Seventy percent of women with the most common form of early breast cancer can avoid chemotherapy after surgery, according to a landmark Phase 3 clinical trial.
The trial’s results, “Adjuvant Chemotherapy Guided by a 21-Gene Expression Assay in Breast Cancer,” were published in the New England Journal of Medicine.
Women with early stage breast cancer long have been treated with aggressive therapies, such as chemotherapy, in addition to hormone therapy. But in the past few years, many researchers have come to understand that not all patients benefit from chemotherapy.
The development of Oncotype DX Breast Recurrence Score test has changed the standard of care for many breast cancer patients. The test consists of a tumor biopsy that looks at 21 tumor genes associated with a high likelihood of recurrence, giving it a score from one to 100 for its risk of spreading elsewhere and returning.
In 2004, a study called NSABP B-20 showed this test could successfully predict not only cancer recurrence, but also the benefit from adjuvant chemotherapy in women with early-stage breast cancer.

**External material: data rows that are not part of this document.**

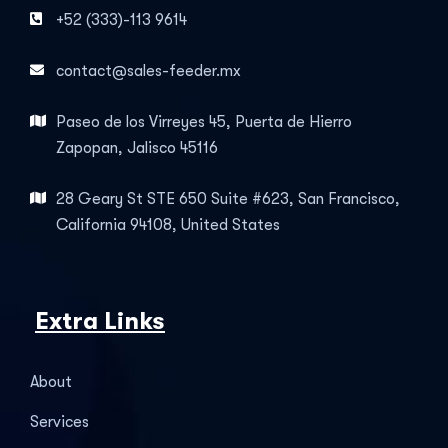
+52 (333)-113 9614
contact@sales-feeder.mx
Paseo de los Virreyes 45, Puerta de Hierro
Zapopan, Jalisco 45116
28 Geary St STE 650 Suite #623, San Francisco,
California 94108, United States
Extra Links
About
Services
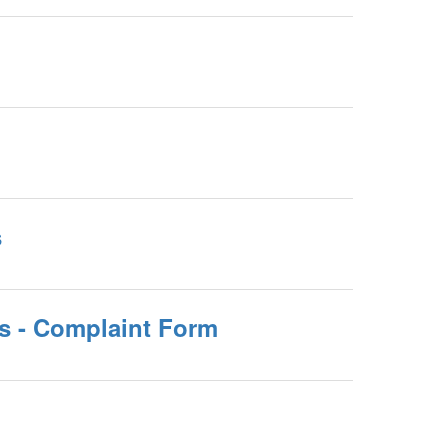
s
ls - Complaint Form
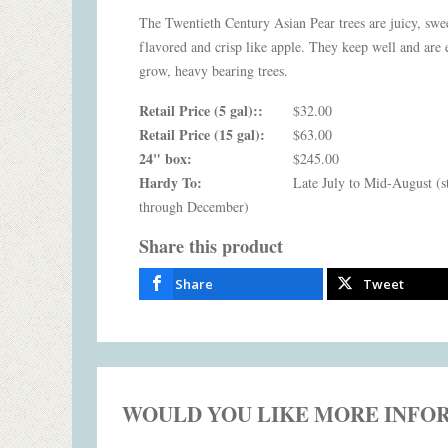
The Twentieth Century Asian Pear trees are juicy, swe
flavored and crisp like apple. They keep well and are 
grow, heavy bearing trees.
Retail Price (5 gal)::
$32.00
Retail Price (15 gal):
$63.00
24" box:
$245.00
Hardy To:
Late July to Mid-August (s
through December)
Share this product
Share
Tweet
WOULD YOU LIKE MORE INFO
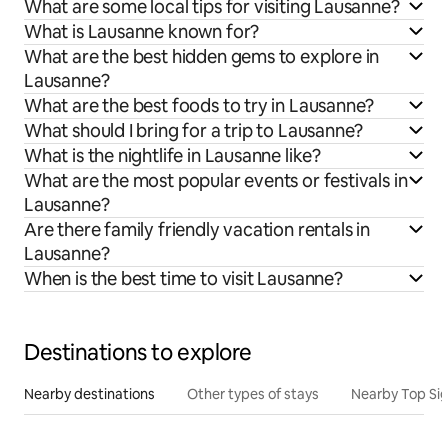
What are some local tips for visiting Lausanne?
What is Lausanne known for?
What are the best hidden gems to explore in
Lausanne?
What are the best foods to try in Lausanne?
What should I bring for a trip to Lausanne?
What is the nightlife in Lausanne like?
What are the most popular events or festivals in
Lausanne?
Are there family friendly vacation rentals in
Lausanne?
When is the best time to visit Lausanne?
Destinations to explore
Nearby destinations
Other types of stays
Nearby Top Si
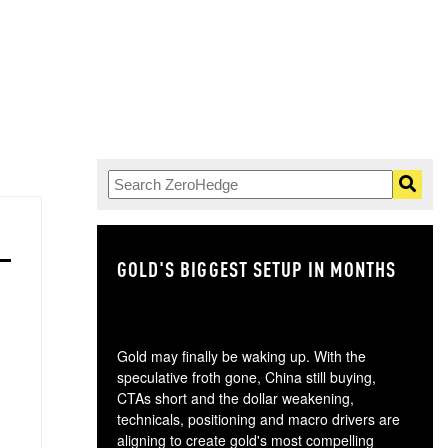
GOLD'S BIGGEST SETUP IN MONTHS
TH
Gold may finally be waking up. With the
speculative froth gone, China still buying,
CTAs short and the dollar weakening,
technicals, positioning and macro drivers are
aligning to create gold's most compelling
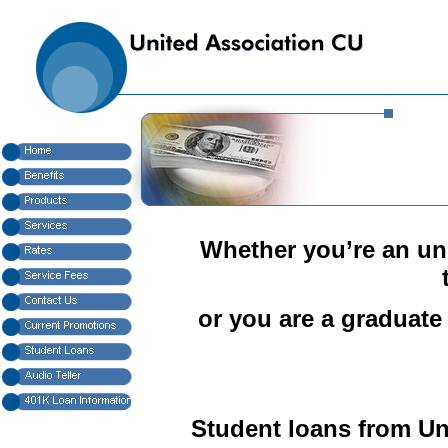
Whether you’re an und
or you are a graduate
Student loans from Un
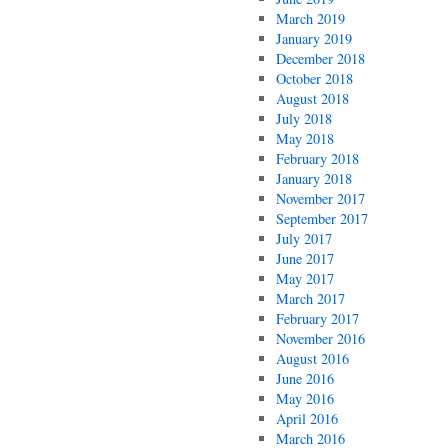
March 2019
January 2019
December 2018
October 2018
August 2018
July 2018
May 2018
February 2018
January 2018
November 2017
September 2017
July 2017
June 2017
May 2017
March 2017
February 2017
November 2016
August 2016
June 2016
May 2016
April 2016
March 2016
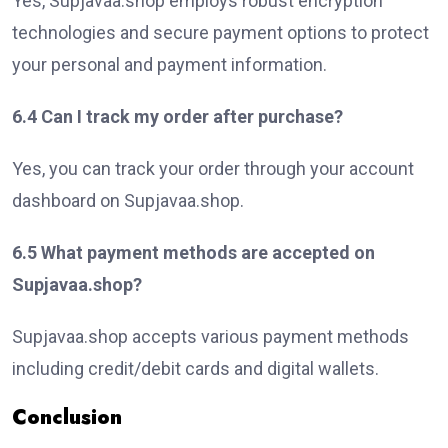
Yes, Supjavaa.shop employs robust encryption
technologies and secure payment options to protect
your personal and payment information.
6.4 Can I track my order after purchase?
Yes, you can track your order through your account
dashboard on Supjavaa.shop.
6.5 What payment methods are accepted on
Supjavaa.shop?
Supjavaa.shop accepts various payment methods
including credit/debit cards and digital wallets.
Conclusion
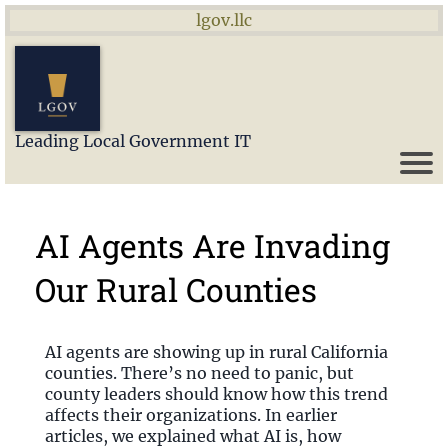
lgov.llc
Leading Local Government IT
AI Agents Are Invading
Our Rural Counties
AI agents are showing up in rural California
counties. There’s no need to panic, but
county leaders should know how this trend
affects their organizations. In earlier
articles, we explained what AI is, how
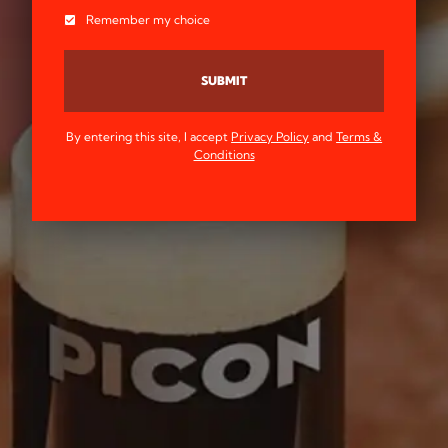
Remember my choice
SUBMIT
By entering this site, I accept
Privacy Policy
and
Terms &
Conditions
SINCE 1837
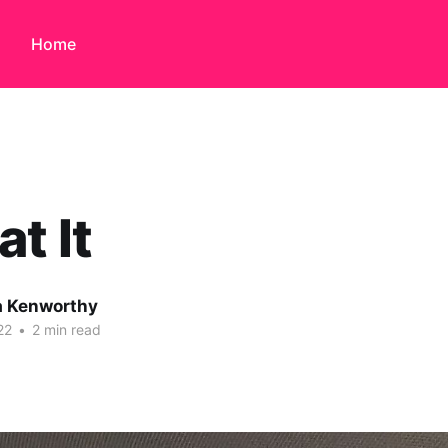
Home
at It
 Kenworthy
22
•
2 min read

Women with low recurrence scores (0-10) showed little to no benefit from chemotherapy, while those with high recurrence scores (26 or more) clearly benefited from it.
Since then, women with a low score typically receive hormone therapy alone and those with a high score receive hormone therapy and chemotherapy.

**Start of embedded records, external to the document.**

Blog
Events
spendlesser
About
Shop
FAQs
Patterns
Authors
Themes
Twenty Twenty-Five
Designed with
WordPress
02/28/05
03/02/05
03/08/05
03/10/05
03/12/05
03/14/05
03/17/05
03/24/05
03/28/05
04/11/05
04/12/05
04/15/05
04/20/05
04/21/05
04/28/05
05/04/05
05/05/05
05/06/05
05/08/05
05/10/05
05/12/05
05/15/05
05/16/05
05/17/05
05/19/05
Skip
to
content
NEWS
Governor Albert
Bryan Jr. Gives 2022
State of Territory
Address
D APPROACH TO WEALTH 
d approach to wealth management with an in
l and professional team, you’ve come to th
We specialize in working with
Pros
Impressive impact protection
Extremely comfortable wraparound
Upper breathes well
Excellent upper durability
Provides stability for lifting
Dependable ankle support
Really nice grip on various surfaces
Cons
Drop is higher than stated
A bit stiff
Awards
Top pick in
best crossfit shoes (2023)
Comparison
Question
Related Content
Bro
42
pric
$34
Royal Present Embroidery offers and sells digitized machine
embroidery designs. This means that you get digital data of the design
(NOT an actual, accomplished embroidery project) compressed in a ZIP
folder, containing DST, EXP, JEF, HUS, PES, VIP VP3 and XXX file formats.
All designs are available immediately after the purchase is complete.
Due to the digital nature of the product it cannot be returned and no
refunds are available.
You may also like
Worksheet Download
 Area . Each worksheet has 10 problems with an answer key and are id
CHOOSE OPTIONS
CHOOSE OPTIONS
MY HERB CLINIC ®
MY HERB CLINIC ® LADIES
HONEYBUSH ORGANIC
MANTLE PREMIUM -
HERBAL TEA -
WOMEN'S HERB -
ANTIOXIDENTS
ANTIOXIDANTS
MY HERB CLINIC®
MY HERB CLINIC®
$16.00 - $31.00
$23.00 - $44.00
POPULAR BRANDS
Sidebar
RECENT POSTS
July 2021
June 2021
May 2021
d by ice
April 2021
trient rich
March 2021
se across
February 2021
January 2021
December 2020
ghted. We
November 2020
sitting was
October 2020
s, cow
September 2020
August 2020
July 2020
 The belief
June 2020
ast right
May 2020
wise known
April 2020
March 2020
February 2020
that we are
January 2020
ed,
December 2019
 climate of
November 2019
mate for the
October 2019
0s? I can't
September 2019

However, most women with early-stage breast cancer fall between these two points, with an intermediate risk (a score of 11-25), where the benefits of chemotherapy are still uncertain and treatment decisions are more challenging.
To clarify whether these patients (with intermediate scores) would benefit from adjuvant chemotherapy after surgery, the ECOG-ACRIN Cancer Research Group designed and led a Phase 3 clinical trial called Trial Assigning Individualized Options for Treatment (Rx), or TAILORx (NCT00310180).
TAILORx, sponsored by the National Cancer Institute (NCI), enrolled 10,253 women with the most common form of early breast cancer hormone-receptor positive, HER2-negative cancer that had not spread to the axillary lymph nodes — in more than 1,200 trial sites from six countries, being the largest breast cancer treatment trial ever conducted.
The Oncotype DX Breast Recurrence Score test was performed in all patients, and of the 9,719 eligible patients with follow-up information, 6,711 (69%) had a mid-range recurrence score of 11-25. These patients were randomly assigned to receive hormone therapy alone, or hormone therapy and chemotherapy and followed-up for a median of nine years.
Nine years after initial treatment, 83.3% of those treated with hormone therapy alone, and 84.3% in the combination therapy group, were cancer-free. Also, 93.9% of those in the single therapy group and 93.8% percent of those treated with combination therapy were alive.
These results showed no benefit from adding chemotherapy to hormone therapy in women with an intermediate recurrence score.
“These findings, showing no benefit from receiving chemotherapy plus hormone therapy for most patients in this intermediate-risk group, will go a long way to support oncologists and patients in decisions about the best course of treatment,” Jeffrey Abrams, associate director of NCI’s Cancer Therapy Evaluation Program, said in a press release.
However, some benefit of chemotherapy was found in women 50 years or younger with a recurrence score of 16-25, which means that subsequent chemotherapy may be considered in these cases.
Women with low scores (0-10) received hormone therapy alone and had very low cancer recurrence after nine years (3%), supporting previous findings showing that chemotherapy adds no benefit in these patients.
On the other hand, women with a score of 26-100 were treated with both hormone therapy and chemotherapy, and showed a distant recurrence rate of 13%, indicating the need to develop more effective therapies for women with a high risk of recurrence.
According to the investigators, the results of the TAILORx study suggest that chemotherapy may be avoided in about 70% of women with this type of early-stage breast cancer, including those with a score of 0-10 (16%), those 50 years old or younger with a recurrence score of 11-15 (8%), and those older than 50 with a recurrence score of 11-25 (45%).
“These data confirm that using a 21-gene expression test to assess the risk of cancer recurrence can spare women unnecessary treatment if the test indicates that chemotherapy is not likely to provide benefit,” added Joseph A. Sparano, the study’s lead author and vice chair of the ECOG-ACRIN Cancer Research Group.
The TAILORx results were presented earlier this month at the 2018 American Society of Clinical Oncology (ASCO) annual meeting in Chicago.